Podría decirse que llevo más de cuatro años preparando este viaje, porque ése es el tiempo que ha pasado desde que dejé Vancouver.
Con más incertidumbre que ilusión, con más dudas que determinación, en 2011 tomé la decisión de abandonar el país que tan bien me había acogido para intentar construir una vida en España. Dejé mi trabajo, me deshice de todo lo que no cupiera en mi única maleta y me fui.
Desde entonces he soñado con la posibilidad de volver y he imaginado mi regreso en cientos de situaciones posibles e imposibles.
Cuando me fui, un posible regreso dependía de lo que el futuro me deparara en España. Aterrizar en un país maltrecho, corrupto y empobrecido no planteaba un escenario de expectativas optimistas. Si mi país no tenía nada que ofrecerme, volvería a intentarlo en Canadá. Tocaba saltar al vacío, una vez más.
Nunca sabré qué habría sido de mi vida si hubiera apostado por quedarme en Canadá. Lo que sí sé, es lo que me habría perdido.

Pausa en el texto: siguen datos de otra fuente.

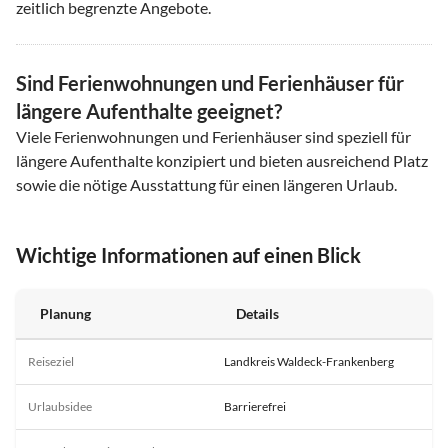
zeitlich begrenzte Angebote.
Sind Ferienwohnungen und Ferienhäuser für
längere Aufenthalte geeignet?
Viele Ferienwohnungen und Ferienhäuser sind speziell für
längere Aufenthalte konzipiert und bieten ausreichend Platz
sowie die nötige Ausstattung für einen längeren Urlaub.
Wichtige Informationen auf einen Blick
Planung
Details
Reiseziel
Landkreis Waldeck-Frankenberg
Urlaubsidee
Barrierefrei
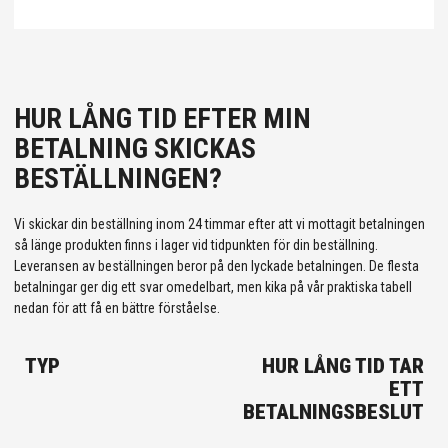
HUR LÅNG TID EFTER MIN
BETALNING SKICKAS
BESTÄLLNINGEN?
Vi skickar din beställning inom 24 timmar efter att vi mottagit betalningen
så länge produkten finns i lager vid tidpunkten för din beställning.
Leveransen av beställningen beror på den lyckade betalningen. De flesta
betalningar ger dig ett svar omedelbart, men kika på vår praktiska tabell
nedan för att få en bättre förståelse.
TYP
HUR LÅNG TID TAR
ETT
BETALNINGSBESLUT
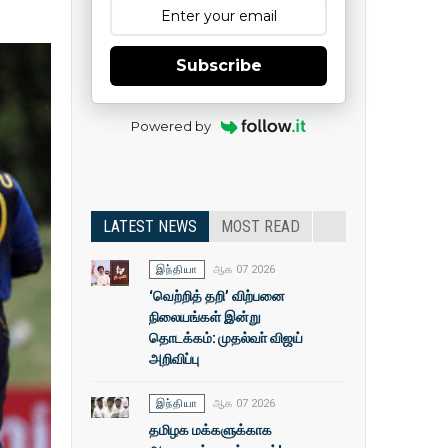
Subscribe
Powered by
LATEST NEWS
MOST READ
இந்தியா
ஆக 07 2026
‘வெற்றித் தறி’ விற்பனை
நிலையங்கள் இன்று
தொடக்கம்: முதல்வா் விஜய்
அறிவிப்பு
இந்தியா
ஆக 07 2026
தமிழக மக்களுக்காக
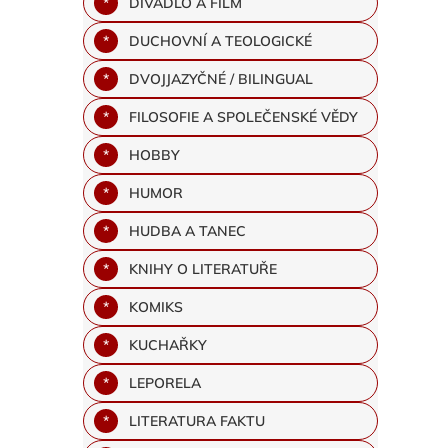
DIVADLO A FILM
DUCHOVNÍ A TEOLOGICKÉ
DVOJJAZYČNÉ / BILINGUAL
FILOSOFIE A SPOLEČENSKÉ VĚDY
HOBBY
HUMOR
HUDBA A TANEC
KNIHY O LITERATUŘE
KOMIKS
KUCHAŘKY
LEPORELA
LITERATURA FAKTU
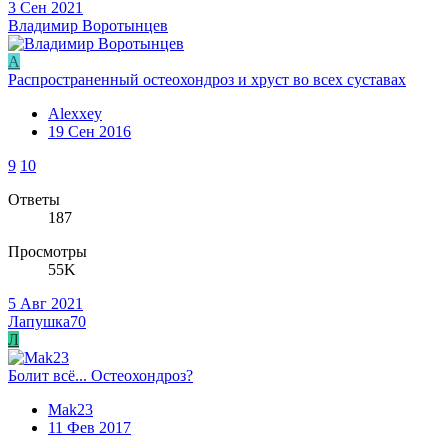
3 Сен 2021
Владимир Воротынцев
A
Распространенный остеохондроз и хруст во всех суставах
Alexxey
19 Сен 2016
9
10
Ответы
187
Просмотры
55K
5 Авг 2021
Лапушка70
Л
Болит всё... Остеохондроз?
Mak23
11 Фев 2017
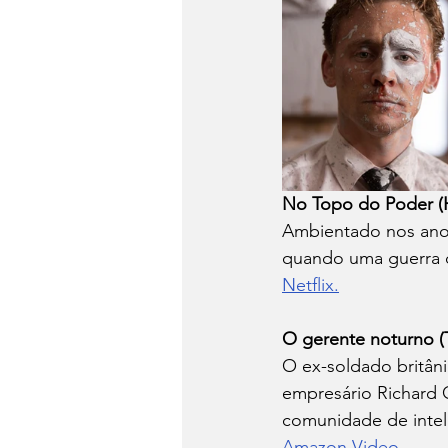
No Topo do Poder (H
Ambientado nos anos
quando uma guerra de
Netflix.
O gerente noturno (
O ex-soldado britânic
empresário Richard O
comunidade de inteli
Amazon Video
. 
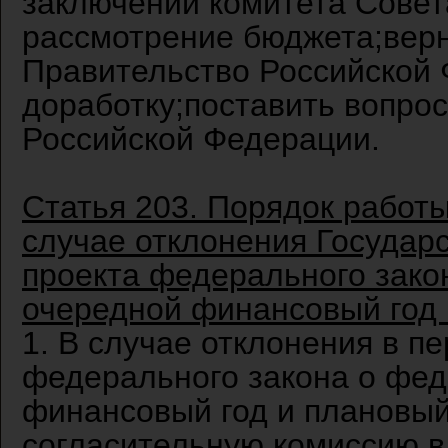
заключении комитета Совет
рассмотрение бюджета;верн
Правительство Российской
доработку;поставить вопро
Российской Федерации.
Статья 203. Порядок работы
случае отклонения Государ
проекта федерального зако
очередной финансовый год 
1. В случае отклонения в п
федерального закона о фе
финансовый год и плановый
согласительную комиссию в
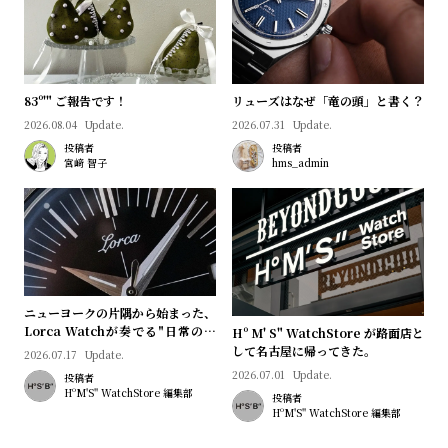
83º'" ご報告です！
リューズはなぜ「竜の頭」と書く？
2026.08.04
Update.
2026.07.31
Update.
投稿者
投稿者
宮﨑 智子
hms_admin
ニューヨークの片隅から始まった、
Lorca Watchが奏でる"日常のロ
Hº M' S" WatchStore が路面店と
マン"｜Brand Picks #08
して名古屋に帰ってきた。
2026.07.17
Update.
2026.07.01
Update.
投稿者
HºM'S" WatchStore 編集部
投稿者
HºM'S" WatchStore 編集部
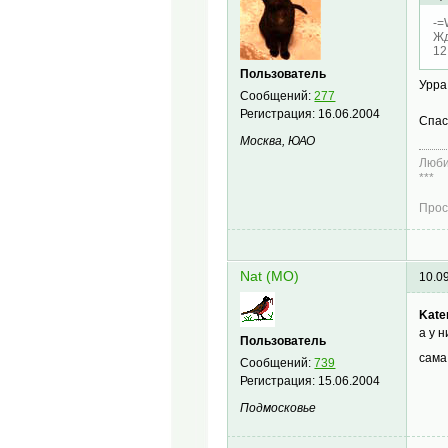
-=
Жд
12
Пользователь
Урра
Сообщений:
277
Регистрация:
16.06.2004
Спас
Москва, ЮАО
Люби
***
Прос
Nat (МО)
10.0
Kate
а у 
Пользователь
сама
Сообщений:
739
Регистрация:
15.06.2004
Подмосковье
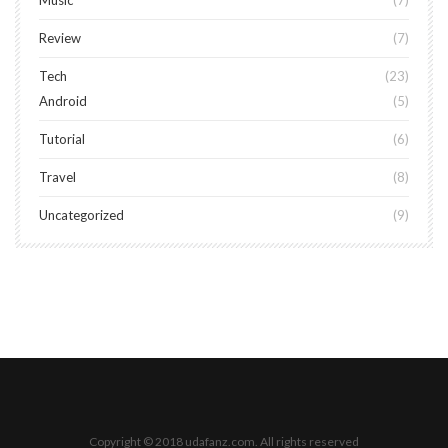
Music
7
Review
7
Tech
23
Android
5
Tutorial
6
Travel
8
Uncategorized
9
Copyright © 2018 udafanz.com. All rights reserved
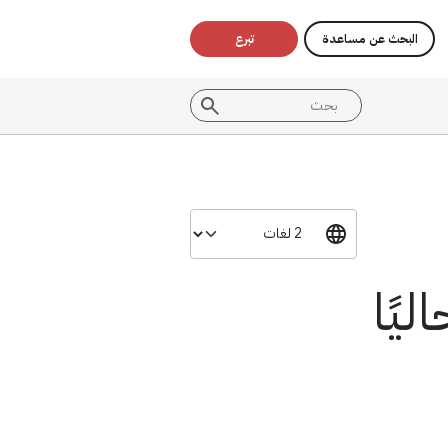
البحث عن مساعدة
تبرع
يًا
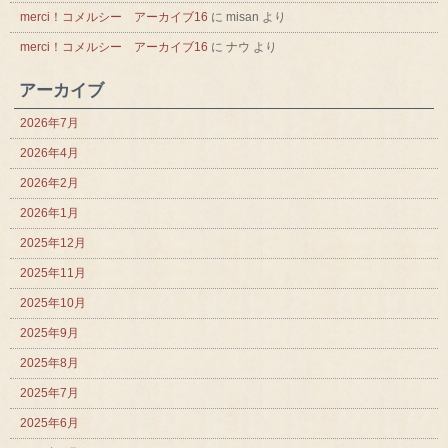
merci！コメルシー アーカイブ16
に
misan
より
merci！コメルシー アーカイブ16
に
ナウ
より
アーカイブ
2026年7月
2026年4月
2026年2月
2026年1月
2025年12月
2025年11月
2025年10月
2025年9月
2025年8月
2025年7月
2025年6月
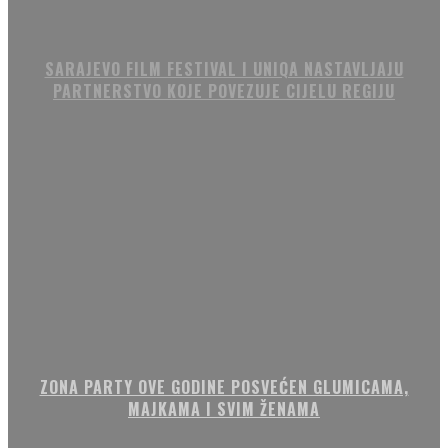
SARAJEVO FILM FESTIVAL I UNIQA NASTAVLJAJU
PARTNERSTVO KOJE POVEZUJE CIJELU REGIJU
ZONA PARTY OVE GODINE POSVEĆEN GLUMICAMA,
MAJKAMA I SVIM ŽENAMA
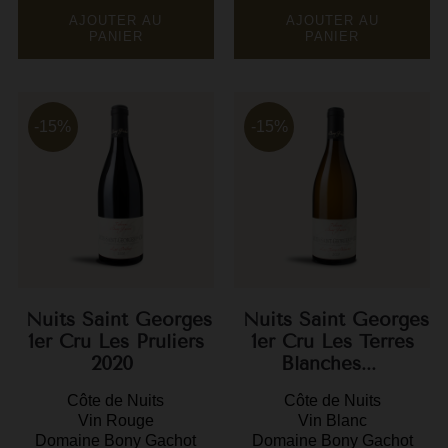
de
de
base
base
AJOUTER AU
AJOUTER AU
M
PANIER
PANIER
M
P
-15%
-15%
P
P
R
R
R
Nuits Saint Georges
Nuits Saint Georges
R
1er Cru Les Pruliers
1er Cru Les Terres
2020
Blanches...
Côte de Nuits
Côte de Nuits
Vin Rouge
Vin Blanc
Domaine Bony Gachot
Domaine Bony Gachot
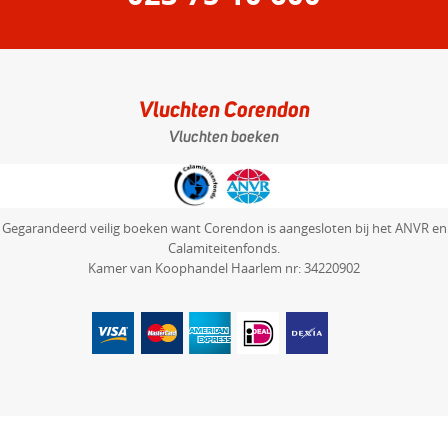
Vluchten Corendon
Vluchten boeken
Gegarandeerd veilig boeken want Corendon is aangesloten bij het ANVR en
Calamiteitenfonds.
Kamer van Koophandel Haarlem nr: 34220902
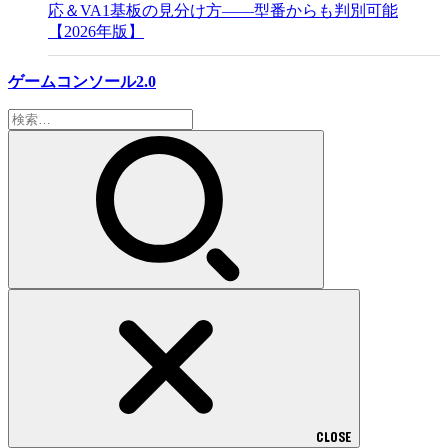
応＆VA1基板の見分け方——型番からも判別可能
【2026年版】
ゲームコンソール2.0
検
索:
CLOSE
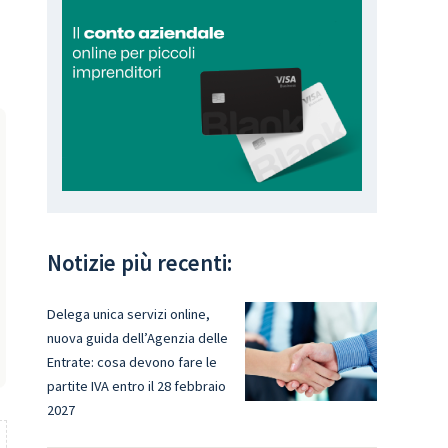
Notizie più recenti:
Delega unica servizi online,
nuova guida dell’Agenzia delle
Entrate: cosa devono fare le
partite IVA entro il 28 febbraio
2027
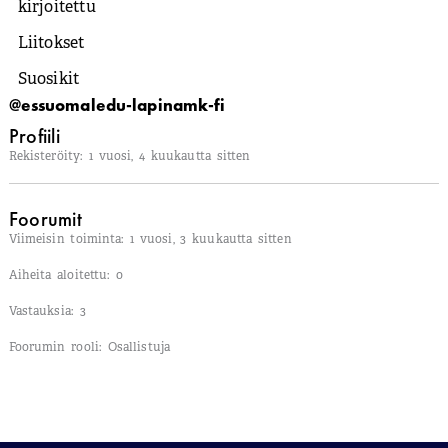
kirjoitettu
Liitokset
Suosikit
@essuomaledu-lapinamk-fi
Profiili
Rekisteröity: 1 vuosi, 4 kuukautta sitten
Foorumit
Viimeisin toiminta: 1 vuosi, 3 kuukautta sitten
Aiheita aloitettu: 0
Vastauksia: 3
Foorumin rooli: Osallistuja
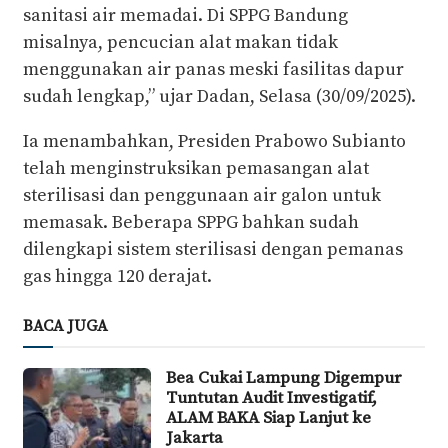
sanitasi air memadai. Di SPPG Bandung
misalnya, pencucian alat makan tidak
menggunakan air panas meski fasilitas dapur
sudah lengkap,” ujar Dadan, Selasa (30/09/2025).
Ia menambahkan, Presiden Prabowo Subianto
telah menginstruksikan pemasangan alat
sterilisasi dan penggunaan air galon untuk
memasak. Beberapa SPPG bahkan sudah
dilengkapi sistem sterilisasi dengan pemanas
gas hingga 120 derajat.
BACA JUGA
Bea Cukai Lampung Digempur
Tuntutan Audit Investigatif,
ALAM BAKA Siap Lanjut ke
Jakarta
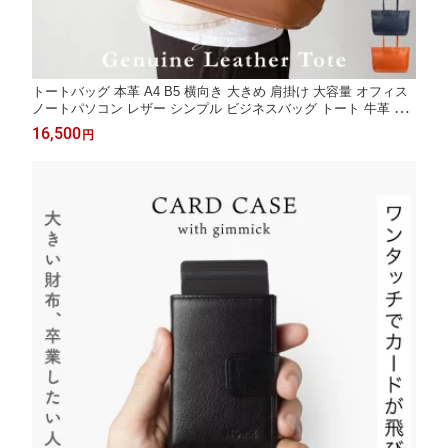
トートバッグ 本革 A4 B5 横向き 大きめ 肩掛け 大容量 オフィス
ノートパソコン レザー シンプル ビジネスバッグ トート 牛革 通
勤 通学 旅行 出張 自立 倒れない おしゃれ プレゼント 父の日 ブ
16,500
円
ラック ブラウン グレー メンズ レディース 男女兼用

En los casi cinco años que han pasado desde entonces, he conseguido trabajar en lo que me gusta (y cobrar por ello), me he mudado dos veces, he visitado seis países nuevos y me he casado. También he tenido el privilegio de estar cerca de los míos, ver familias crecer y algunas, tristemente, menguar.
A cambio, me he perdido las vidas de los que se quedaron allí, he comprobado con resignación cómo mi inglés se iba embruteciendo y, sin darme cuenta, he ido deshaciendo los hilos invisibles que me mantenían conectada a mi ciudad favorita del meridiano 123 Oeste.
Me marché de Vancouver como quien dice “hasta luego”, sin detenerme en despedidas dolorosas, mirando de reojo lo que dejaba tras mis pasos y memorizando el camino de vuelta, por si acaso.
Desde la última noche que pasé en mi “apartamento con vistas” de West End hasta hoy, de una u otra forma, he estado preparando el regreso. Ha llegado el momento, vuelvo a Vancouver, pero, esta vez, el viaje será muy distinto al anterior.